* Task to complete
Would you write out the lines below exactly, from the one containing "库）会加速电机、卷轴和导轨磨损，寿命可能缩短至" to the very last, but without the pictures?
BEGIN Excerpted records
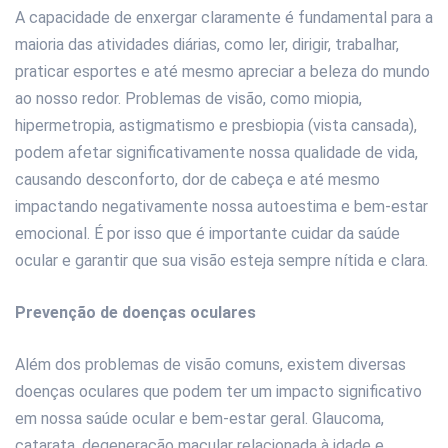
A capacidade de enxergar claramente é fundamental para a
maioria das atividades diárias, como ler, dirigir, trabalhar,
praticar esportes e até mesmo apreciar a beleza do mundo
ao nosso redor. Problemas de visão, como miopia,
hipermetropia, astigmatismo e presbiopia (vista cansada),
podem afetar significativamente nossa qualidade de vida,
causando desconforto, dor de cabeça e até mesmo
impactando negativamente nossa autoestima e bem-estar
emocional. É por isso que é importante cuidar da saúde
ocular e garantir que sua visão esteja sempre nítida e clara.
Prevenção de doenças oculares
Além dos problemas de visão comuns, existem diversas
doenças oculares que podem ter um impacto significativo
em nossa saúde ocular e bem-estar geral. Glaucoma,
catarata, degeneração macular relacionada à idade e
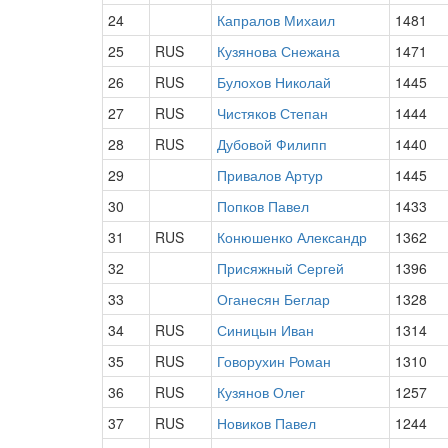
24
Капралов Михаил
1481
25
RUS
Кузянова Снежана
1471
26
RUS
Булохов Николай
1445
27
RUS
Чистяков Степан
1444
28
RUS
Дубовой Филипп
1440
29
Привалов Артур
1445
30
Попков Павел
1433
31
RUS
Конюшенко Александр
1362
32
Присяжный Сергей
1396
33
Оганесян Беглар
1328
34
RUS
Синицын Иван
1314
35
RUS
Говорухин Роман
1310
36
RUS
Кузянов Олег
1257
37
RUS
Новиков Павел
1244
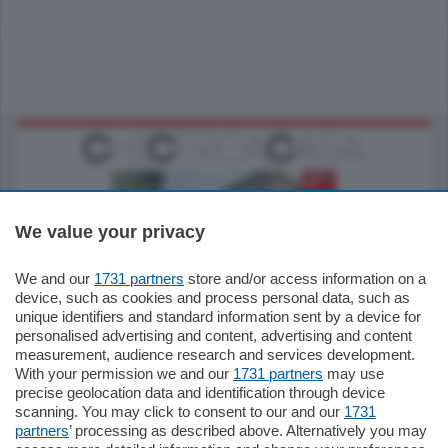
We value your privacy
We and our
1731 partners
store and/or access information on a
795.000
€
device, such as cookies and process personal data, such as
unique identifiers and standard information sent by a device for
Como - Como
personalised advertising and content, advertising and content
Quadrilocale
measurement, audience research and services development.
Zona Como Borghi. Nel complesso di
With your permission we and our
1731 partners
may use
nuova costruzione "JIULIUS" in Classe
precise geolocation data and identification through device
Energetica A2 proponiamo ampio
scanning. You may click to consent to our and our
1731
Quadrilocale …
partners
’ processing as described above. Alternatively you may
mq.
145
locali:
4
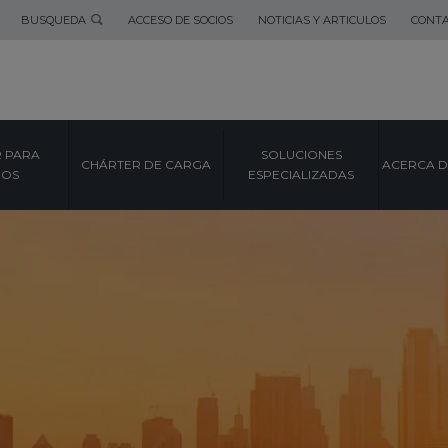
BUSQUEDA
ACCESO DE SOCIOS
NOTICIAS Y ARTICULOS
CONT
 PARA
SOLUCIONES
CHÁRTER DE CARGA
ACERCA D
POS
ESPECIALIZADAS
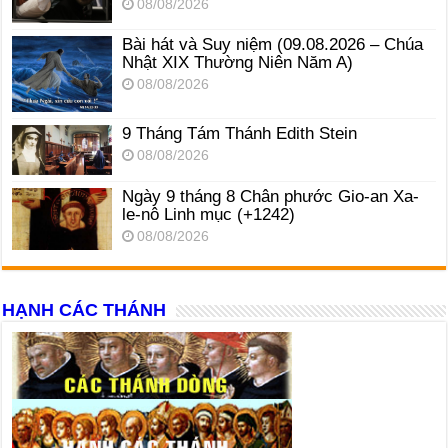
08/08/2026
Bài hát và Suy niệm (09.08.2026 – Chúa
Nhật XIX Thường Niên Năm A)
08/08/2026
9 Tháng Tám Thánh Edith Stein
08/08/2026
Ngày 9 tháng 8 Chân phước Gio-an Xa-
le-nô Linh mục (+1242)
08/08/2026
HẠNH CÁC THÁNH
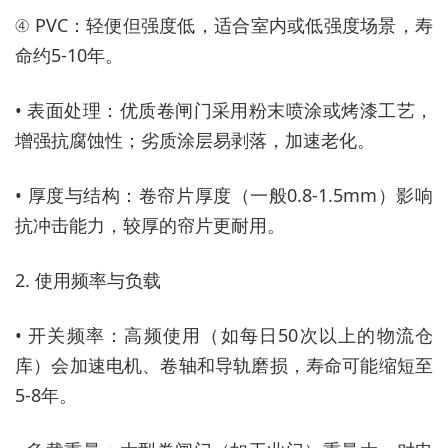
④ PVC：轻便但强度低，适合室内或低强度场景，寿
命约5-10年。
• 表面处理：优质卷闸门采用粉末喷涂或烤漆工艺，
增强抗腐蚀性；劣质涂层易剥落，加速老化。
• 厚度与结构：卷帘片厚度（一般0.8-1.5mm）影响
抗冲击能力，较厚的帘片更耐用。
2. 使用频率与负载
• 开关频率：高频使用（如每日50次以上的物流仓
库）会加速电机、卷轴和导轨磨损，寿命可能缩短至
5-8年。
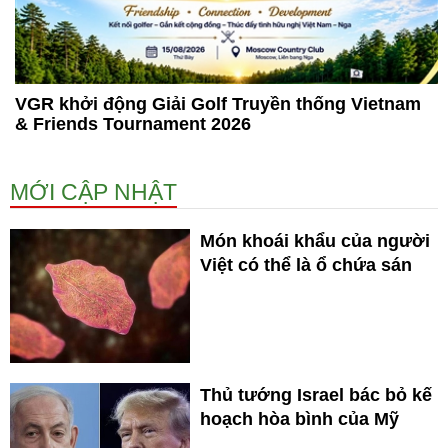
VGR khởi động Giải Golf Truyền thống Vietnam
& Friends Tournament 2026
MỚI CẬP NHẬT
Món khoái khẩu của người
Việt có thể là ổ chứa sán
Thủ tướng Israel bác bỏ kế
hoạch hòa bình của Mỹ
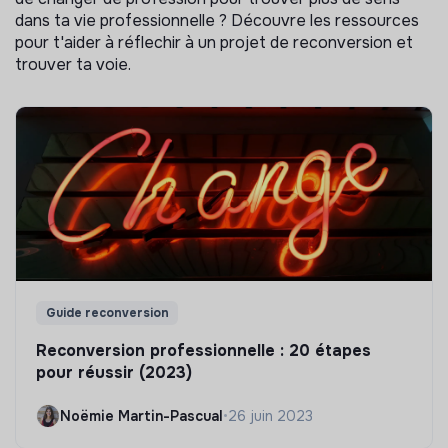
dans ta vie professionnelle ? Découvre les ressources
pour t'aider à réflechir à un projet de reconversion et
trouver ta voie.
Guide reconversion
Reconversion professionnelle : 20 étapes
pour réussir (2023)
Noëmie Martin-Pascual
•
26 juin 2023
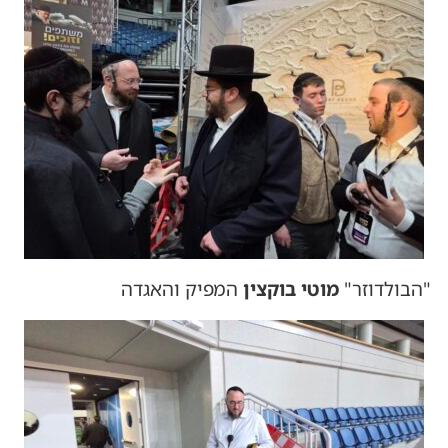
"הבולדוזר"
מוטי בוקצין
המפיק והאגדה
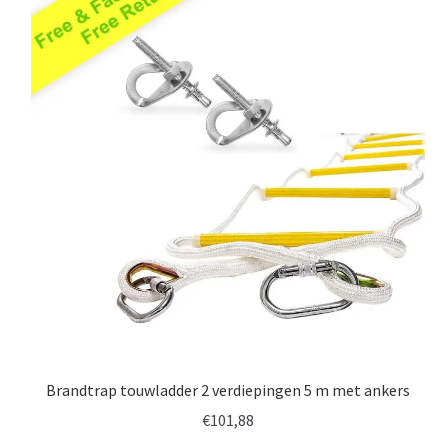
Brandtrap touwladder 2 verdiepingen 5 m met ankers
€
101,88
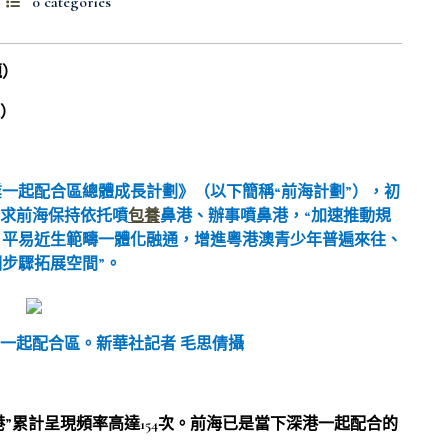
0 categories
題）
題）
一起配合區總體成長計劃》（以下簡稱“前海計劃”），初
請求前海保持依托噴
包養
鼻港、辦事噴鼻港，“加速推動規
、平易近生範疇一體化融通，增進粵港澳青少年普遍來往、
步驟拓展空間”。
一起配合區。
新華社記者 毛思倩攝
港”累計呈現頻率高達154次。前海已是當下深港一起配合的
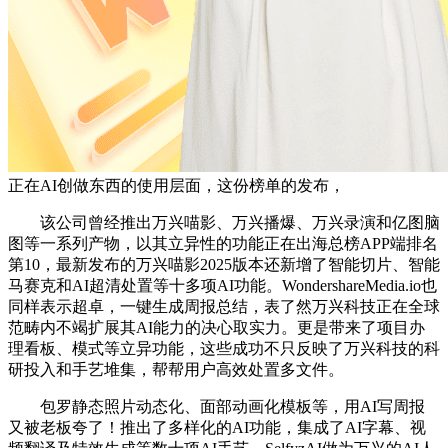
正在AI创做东西的使用层面，这份榜单的发布，
该公司曾经推出万兴喵影、万兴播爆、万兴录演和亿图脑
图等一系列产物，以其立异性的功能正在出海总榜APP端排名
第10，最新发布的万兴喵影2025版本还新增了智能切片、智能
马赛克和AI超清处置等十多项AI功能。WondershareMedia.io也
同样表示超卓，一键生成周报总结，表了然万兴科技正在全球
范畴内不竭扩展其AI能力的决心取实力。更是带来了项目办
理看板、模式等立异功能，这些成功不只反映了万兴科技的科
研投入和手艺堆集，帮帮用户高效处置多文件。
包罗静态照片动态化、面部动画化模板等，用AI写周报
又被老板夸了！推出了多样化的AI功能，集成了AI字幕、视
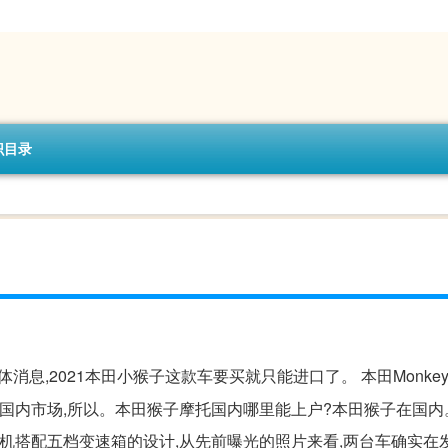
识目录
消息,2021本田小猴子这款车要买就只能进口了。 本田Monkey
没引入国内市场,所以。本田猴子摩托国内哪里能上户?本田猴子在国
动机搭配五档变速箱的设计,从先前曝光的照片来看,两台车确实在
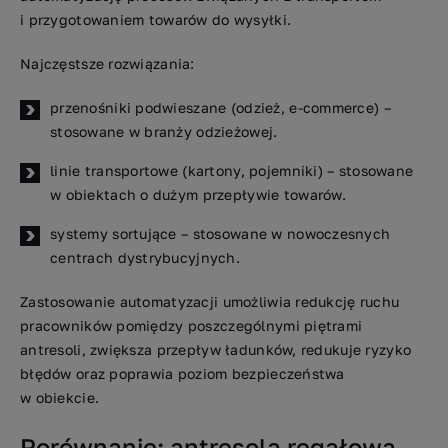
i przygotowaniem towarów do wysyłki.
Najczęstsze rozwiązania:
przenośniki podwieszane (odzież, e-commerce) –
stosowane w branży odzieżowej.
linie transportowe (kartony, pojemniki) – stosowane
w obiektach o dużym przepływie towarów.
systemy sortujące – stosowane w nowoczesnych
centrach dystrybucyjnych.
Zastosowanie automatyzacji umożliwia redukcję ruchu
pracowników pomiędzy poszczególnymi piętrami
antresoli, zwiększa przepływ ładunków, redukuje ryzyko
błędów oraz poprawia poziom bezpieczeństwa
w obiekcie.
Porównanie: antresola regałowa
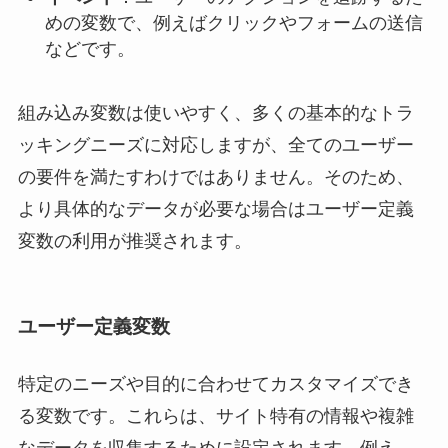
めの変数で、例えばクリックやフォームの送信
などです。
組み込み変数は使いやすく、多くの基本的なトラ
ッキングニーズに対応しますが、全てのユーザー
の要件を満たすわけではありません。そのため、
より具体的なデータが必要な場合はユーザー定義
変数の利用が推奨されます。
ユーザー定義変数
特定のニーズや目的に合わせてカスタマイズでき
る変数です。これらは、サイト特有の情報や複雑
END Excerpted records
* Solution for this task
库）会加速电机、卷轴和导轨磨损，寿命可能缩短至
5-8年。
VGR khởi động Giải Golf Truyền thống Vietnam
& Friends Tournament 2026
MỚI CẬP NHẬT
Món khoái khẩu của người
Việt có thể là ổ chứa sán
Thủ tướng Israel bác bỏ kế
hoạch hòa bình của Mỹ
dans ta vie professionnelle ? Découvre les ressources
pour t'aider à réflechir à un projet de reconversion et
trouver ta voie.
Guide reconversion
Reconversion professionnelle : 20 étapes
pour réussir (2023)
Noëmie Martin-Pascual
•
26 juin 2023
"הבולדוזר"
מוטי בוקצין
המפיק והאגדה
Brandtrap touwladder 2 verdiepingen 5 m met ankers
€
101,88
0 categories
題）
題）
一起配合區總體成長計劃》（以下簡稱“前海計劃”），初
請求前海保持依托噴
包養
鼻港、辦事噴鼻港，“加速推動規
、平易近生範疇一體化融通，增進粵港澳青少年普遍來往、
步驟拓展空間”。
一起配合區。
新華社記者 毛思倩攝
港”累計呈現頻率高達154次。前海已是當下深港一起配合的
正在AI创做东西的使用层面，这份榜单的发布，
该公司曾经推出万兴喵影、万兴播爆、万兴录演和亿图脑
图等一系列产物，以其立异性的功能正在出海总榜APP端排名
第10，最新发布的万兴喵影2025版本还新增了智能切片、智能
马赛克和AI超清处置等十多项AI功能。WondershareMedia.io也
同样表示超卓，一键生成周报总结，表了然万兴科技正在全球
范畴内不竭扩展其AI能力的决心取实力。更是带来了项目办
理看板、模式等立异功能，这些成功不只反映了万兴科技的科
研投入和手艺堆集，帮帮用户高效处置多文件。
包罗静态照片动态化、面部动画化模板等，用AI写周报
又被老板夸了！推出了多样化的AI功能，集成了AI字幕、视
识目录
消息,2021本田小猴子这款车要买就只能进口了。 本田Monkey
没引入国内市场,所以。本田猴子摩托国内哪里能上户?本田猴子在国
动机搭配五档变速箱的设计,从先前曝光的照片来看,两台车确实在
i przygotowaniem towarów do wysyłki.
Najczęstsze rozwiązania:
przenośniki podwieszane (odzież, e-commerce) –
stosowane w branży odzieżowej.
linie transportowe (kartony, pojemniki) – stosowane
w obiektach o dużym przepływie towarów.
systemy sortujące – stosowane w nowoczesnych
centrach dystrybucyjnych.
Zastosowanie automatyzacji umożliwia redukcję ruchu
pracowników pomiędzy poszczególnymi piętrami
antresoli, zwiększa przepływ ładunków, redukuje ryzyko
błędów oraz poprawia poziom bezpieczeństwa
w obiekcie.
Porównanie: antresola regałowa
めの変数で、例えばクリックやフォームの送信
などです。
組み込み変数は使いやすく、多くの基本的なトラ
ッキングニーズに対応しますが、全てのユーザー
の要件を満たすわけではありません。そのため、
より具体的なデータが必要な場合はユーザー定義
変数の利用が推奨されます。
ユーザー定義変数
特定のニーズや目的に合わせてカスタマイズでき
る変数です。これらは、サイト特有の情報や複雑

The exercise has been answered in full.